The Philippine ambassador expressed his understanding and willingness to work for a compromise in the interest of all parties, the report added.

According to Habashneh, a Philippine embassy official approached the labor ministry on December 9, 2007 to seek help on the request to waive fines for around 100 Filipino domestic helpers who violated residency regulations.

Erring Pinoy workers were to be sent home at the expense of the embassy.

The ministry turned down the embassy’s request because it could harm the interests of local recruitment agencies with which the workers were bound by a two-year contract, Habashneh said.

A panel composed of representatives from all parties had been formed to sort out and examine the workers’ complaints, the labor official said.

The panel was able to wrap up 70 cases with 30 cases still under review.

After reviewing some of the cases, the labor ministry suggested that Filipino domestic helpers be given orientation and awareness seminars on Jordanian culture before they are brought into the Kingdom.
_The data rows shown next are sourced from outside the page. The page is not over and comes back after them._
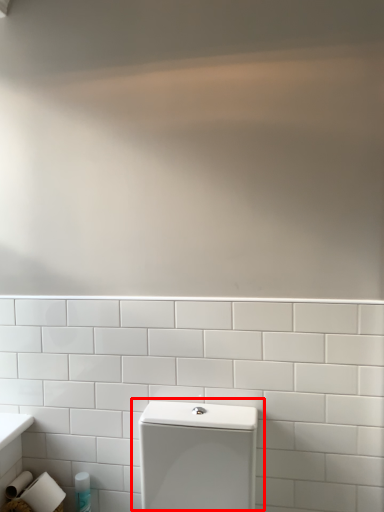 Question: From the image's perspective, where is toilet (annotated by the red box) located in relation to toiletry in the image?

Choices:
 (A) below
 (B) above

Answer: (B) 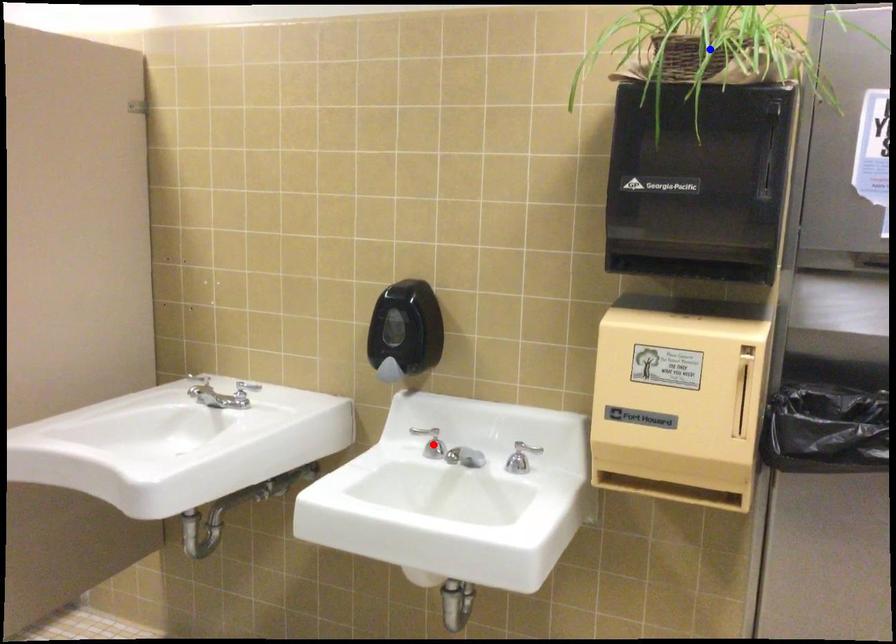 Question: Two points are marked on the image. Which point is closer to the camera?

Choices:
 (A) Blue point is closer.
 (B) Red point is closer.

Answer: (A)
An official of the Domestic Helpers Agencies Association (DHAA) said that most common complaints of the workers were ill-treatment and work overload.

But the DHAA believed that the real reason why the helpers wanted to leave their employers were homesickness and cultural differences between Jordan and the Philippines.
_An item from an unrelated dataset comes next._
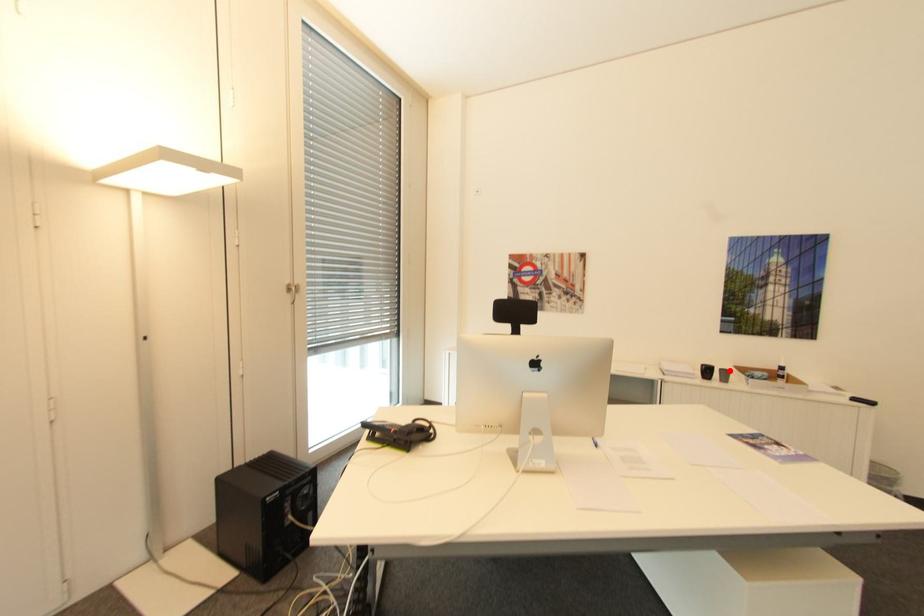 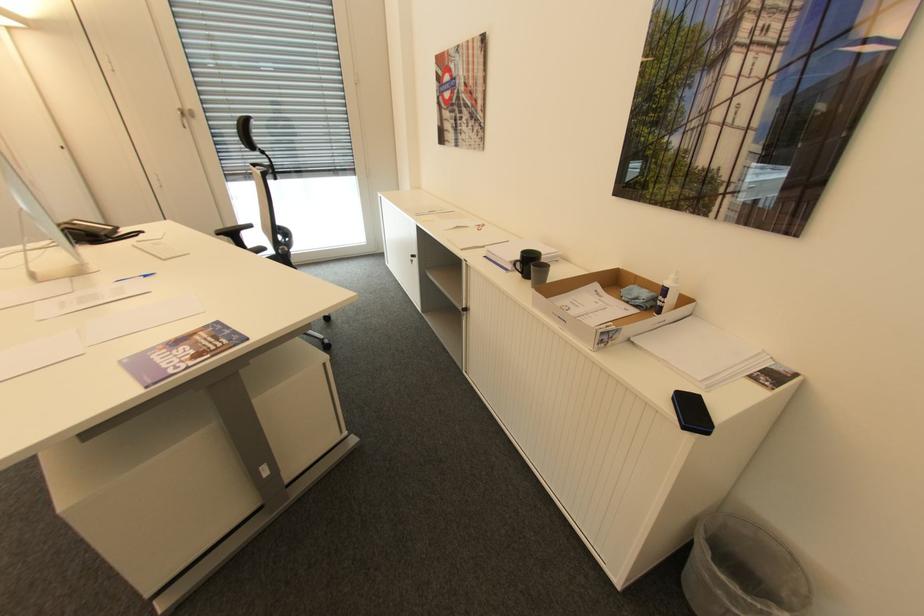 The point at the highlighted location is marked in the first image. Where is the corresponding point in the second image?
The group said that since early 2007, a total of 200 Filipino domestic helpers, on several occasions, sought refuge at their embassy, and that majority them had been working in Jordan for less than a year.

Meanwhile, GMANews.TV reported Wednesday that Philippine Labor Secretary Arturo Brion ordered temporary suspension of the deployment of domestic helpers after noting that about 120 to 150 Filipino workers have sought refuge at the workers resource center in Amman, Jordan, due to labor problems.

Cases of abuse range from non-payment of wages, maltreatment to rape, the resource center in Amman noted.

The deployment ban only covers the new hires and not returning workers who don’t have problems with their employers.

In 1990, the Philippines also imposed a deployment ban to Jordan due to high cases of maltreatment and exploitation committed by Jordanian employers.

However, in 2005, the labor department ordered the lifting of the ban with the opening of a Philippine Overseas Labor Office in Amman and the implementation of a “special work contract" which provides liberal welfare provisions to foreign household service workers.

The Department of Foreign Affairs and the Overseas Workers Welfare Administration are preparing for the possible repatriation of the 120 to 150 distressed OFWs in Jordan. - GMANews.TV

Villar urges gov’t to act fast to help distressed OFWs in Jordan

Senate President Manny Villar Jr on Thursday urged the government to act immediately on the plight of about 150 distressed overseas Filipino workers in Jordan who are awaiting repatriation.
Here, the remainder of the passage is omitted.